Since the space station officially entered the application and development phase, Shenzhou manned spacecraft have long maintained a "launch one, back up one" development and operation model — for every spacecraft launched, one backup spacecraft is kept on the ground, ready to switch from standby to emergency testing status should an emergency launch be initiated.

In November 2025, in accordance with space emergency measures determined by the overall project plan, the Shenzhou-20 astronauts returned aboard the Shenzhou-21 spacecraft, while Shenzhou-22 carried out an emergency launch mission in unmanned mode. This sudden change disrupted the previously smooth "launch one, back up one" development rhythm.

This morning, the 501st Department of CASC published an article detailing the upgrade points of the Shenzhou-23 spacecraft:

In response to cracks appearing on the Shenzhou-20 porthole window due to impacts from tiny space debris, and to ensure the absolute safety of crewed missions, the Shenzhou team at the China Academy of Space Technology (CAST) decided to implement a targeted structural optimization upgrade for the Shenzhou-23 window: increasing the previous single-layer anti-ablation glass to two layers, while also adding an additional layer of internal cabin protection. This triple-layer anti-ablation structure effectively enhances the spacecraft's ability to withstand space debris impacts.

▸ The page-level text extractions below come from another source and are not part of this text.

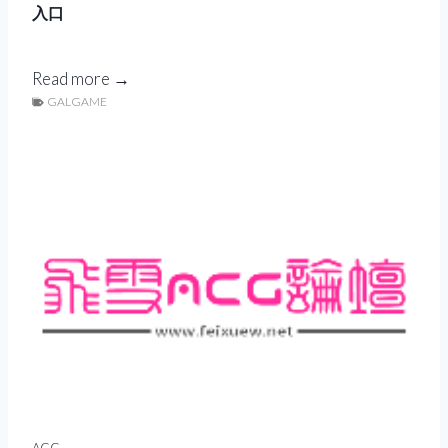
入口
方
法
G
X
Read more →
a
GALGAME
G
l
a
g
m
a
e
m
F
e
a
游
n
戏
：
免
游
费
戏
下
资
载
源
免
ACG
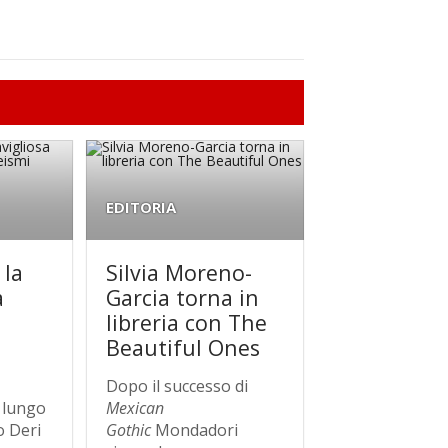
EDITORIA
 la
Silvia Moreno-
a
Garcia torna in
libreria con The
Beautiful Ones
Dopo il successo di
 lungo
Mexican
o Deri
Gothic
Mondadori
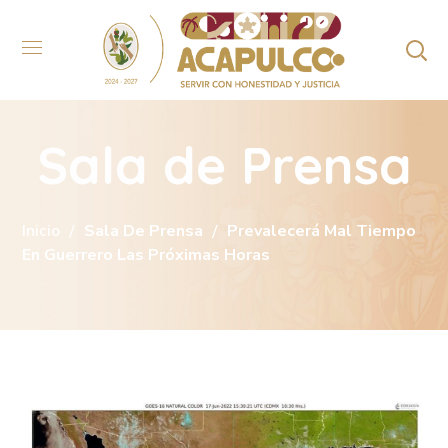
Sala de Prensa
Inicio
Sala De Prensa
Prevalecerá Mal Tiempo
En Guerrero Las Próximas Horas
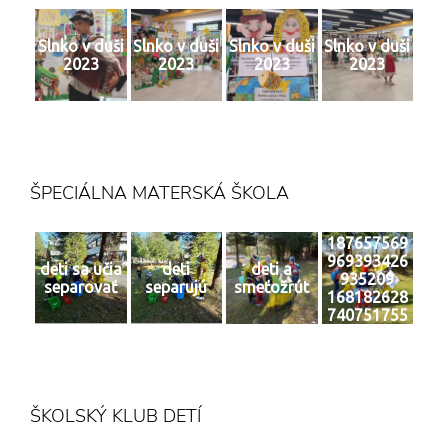
Slnko v duši
Slnko v duši
Slnko v duši
Slnko v duši
2023
2023
2023
2023
ŠPECIÁLNA MATERSKÁ ŠKOLA
187657569
969393426
deti sa učia
deti
deti a
935209
separovať
separujú
smeťožrút
168182628
740751755
0 n
ŠKOLSKÝ KLUB DETÍ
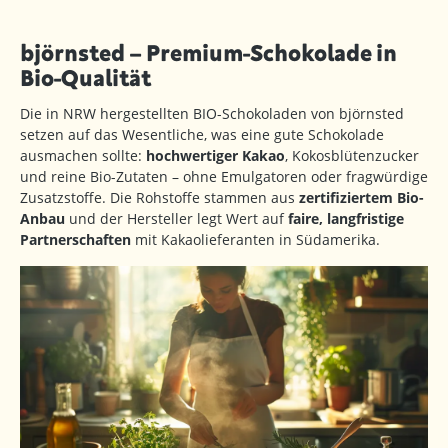
björnsted – Premium-Schokolade in
Bio-Qualität
Die in NRW hergestellten BIO-Schokoladen von björnsted
setzen auf das Wesentliche, was eine gute Schokolade
ausmachen sollte:
hochwertiger Kakao
, Kokosblütenzucker
und reine Bio-Zutaten – ohne Emulgatoren oder fragwürdige
Zusatzstoffe. Die Rohstoffe stammen aus
zertifiziertem Bio-
Anbau
und der Hersteller legt Wert auf
faire, langfristige
Partnerschaften
mit Kakaolieferanten in Südamerika.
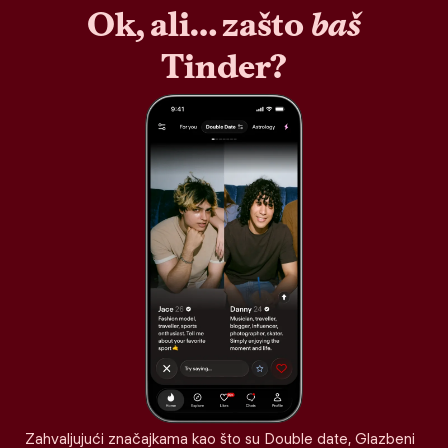
Ok, ali… zašto
baš
Tinder?
Zahvaljujući značajkama kao što su Double date, Glazbeni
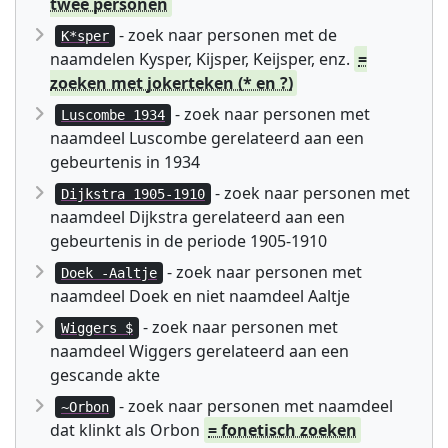
twee personen
- zoek naar personen met de
K*sper
naamdelen Kysper, Kijsper, Keijsper, enz.
=
zoeken met jokerteken (* en ?)
- zoek naar personen met
Luscombe 1934
naamdeel Luscombe gerelateerd aan een
gebeurtenis in 1934
- zoek naar personen met
Dijkstra 1905-1910
naamdeel Dijkstra gerelateerd aan een
gebeurtenis in de periode 1905-1910
- zoek naar personen met
Doek -Aaltje
naamdeel Doek en niet naamdeel Aaltje
- zoek naar personen met
Wiggers $
naamdeel Wiggers gerelateerd aan een
gescande akte
- zoek naar personen met naamdeel
~Orbon
dat klinkt als Orbon
= fonetisch zoeken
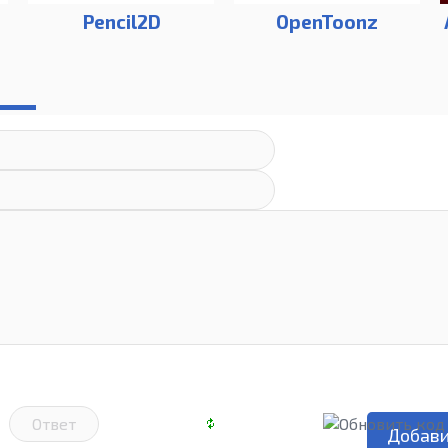
Pencil2D
OpenToonz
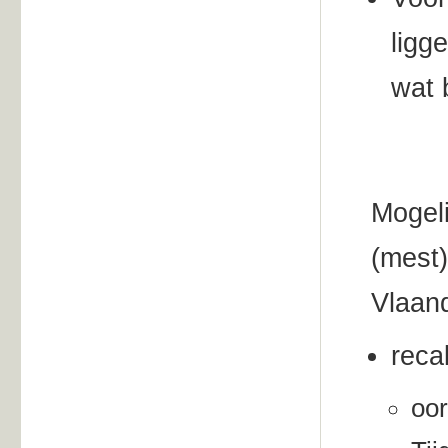
ligg
wat 
Mogeli
(mest)
Vlaand
reca
oor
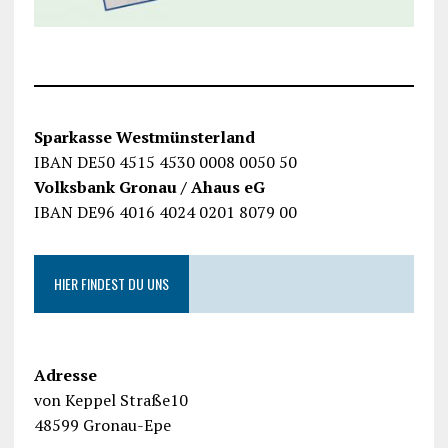
Sparkasse Westmünsterland
IBAN DE50 4515 4530 0008 0050 50
Volksbank Gronau / Ahaus eG
IBAN DE96 4016 4024 0201 8079 00
HIER FINDEST DU UNS
Adresse
von Keppel Straße10
48599 Gronau-Epe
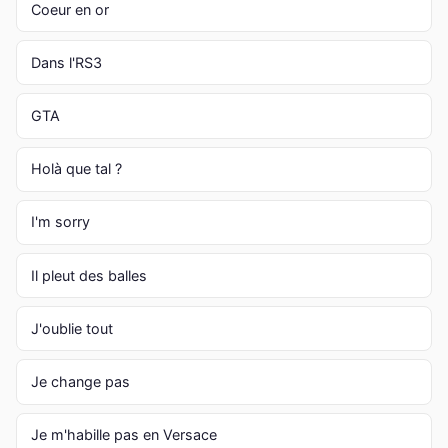
Coeur en or
Dans l'RS3
GTA
Holà que tal ?
I'm sorry
Il pleut des balles
J'oublie tout
Je change pas
Je m'habille pas en Versace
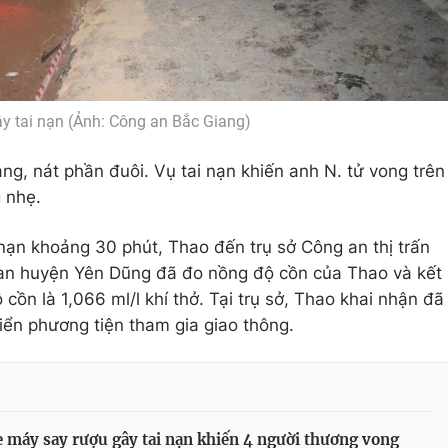
ây tai nạn (Ảnh: Công an Bắc Giang)
ng, nát phần đuôi. Vụ tai nạn khiến anh N. tử vong trên
 nhẹ.
i nạn khoảng 30 phút, Thao đến trụ sở Công an thị trấn
g an huyện Yên Dũng đã đo nồng độ cồn của Thao và kết
cồn là 1,066 ml/l khí thở. Tại trụ sở, Thao khai nhận đã
iển phương tiện tham gia giao thông.
e máy say rượu gây tai nạn khiến 4 người thương vong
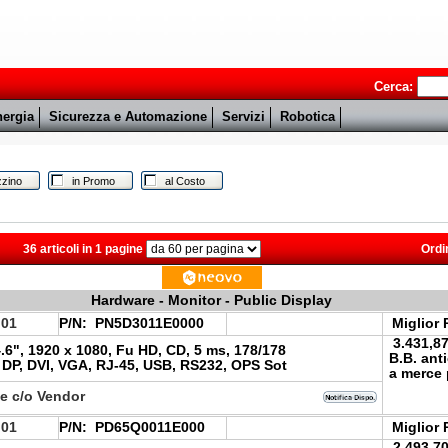
Cerca:
ergia
Sicurezza e Automazione
Servizi
Robotica
zino
in Promo
al Costo
36 articoli in 1 pagine
Ordi
Hardware - Monitor - Public Display
.01
P/N:
PN5D3011E0000
Miglior 
3.431,8
6", 1920 x 1080, Fu HD, CD, 5 ms, 178/178
B.B. ant
 DP, DVI, VGA, RJ-45, USB, RS232, OPS Sot
a merce 
le c/o Vendor
.01
P/N:
PD65Q0011E000
Miglior 
2.493,7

Unlike window installation during routine spacecraft development, since Shenzhou-23 was already on standby at the launch site, this window replacement required a series of delicate operations on a return capsule that was already "fully equipped." Due to the constrained space, any slight misstep risked damaging the spacecraft's coating and related components, making the operation extremely challenging. The Shenzhou team rigorously controlled quality throughout the entire process, implementing multiple quality assurance measures: conducting extreme space environment simulation tests to verify the upgrade plan with detailed, reliable data; developing comprehensive installation procedures and process specifications to ensure standardized, precise operations; and performing extensive hands-on simulation drills to guarantee controlled, compliant assembly work. The window replacement and upgrade was ultimately completed successfully, adding another layer of security for the astronauts' safety and peace of mind while working and living in orbit.

The Shenzhou team at CAST has stayed true to innovation while upholding proven practices, focusing on building a new batch of crewed spacecraft with superior performance, stronger reliability, and greater adaptability. To meet the long-term orbital operation and maintenance needs of the space station, the new batch of crewed spacecraft builds upon mature technologies while comprehensively upgrading the instrument system, refining the interior layout of the return capsule, continuously improving the human-machine interaction experience, and enhancing both the convenience of in-orbit operations and system reliability.

The miniaturization of the instrument panel and the optimized utilization of cabin space have created conditions to maximize the release of valuable cargo resources within the return capsule. Compared to previous missions, the new batch spacecraft has achieved a dramatic improvement in downmass capability, with cargo space expanded to three times the original capacity — earlier Shenzhou spacecraft could only return with approximately 50 kg of cargo, forcing scientists to select only the most valuable results; the new batch spacecraft has a downmass capacity exceeding 100 kg.

According to technical personnel, Shenzhou-23's uplink capacity has effectively achieved "carry everything that should go up," enabling it to transport more scientific payloads, daily necessities, and even fresh fruit. When the spacecraft returns, scientific results, core equipment, and astronauts' personal items will also be "brought back everything that should come down."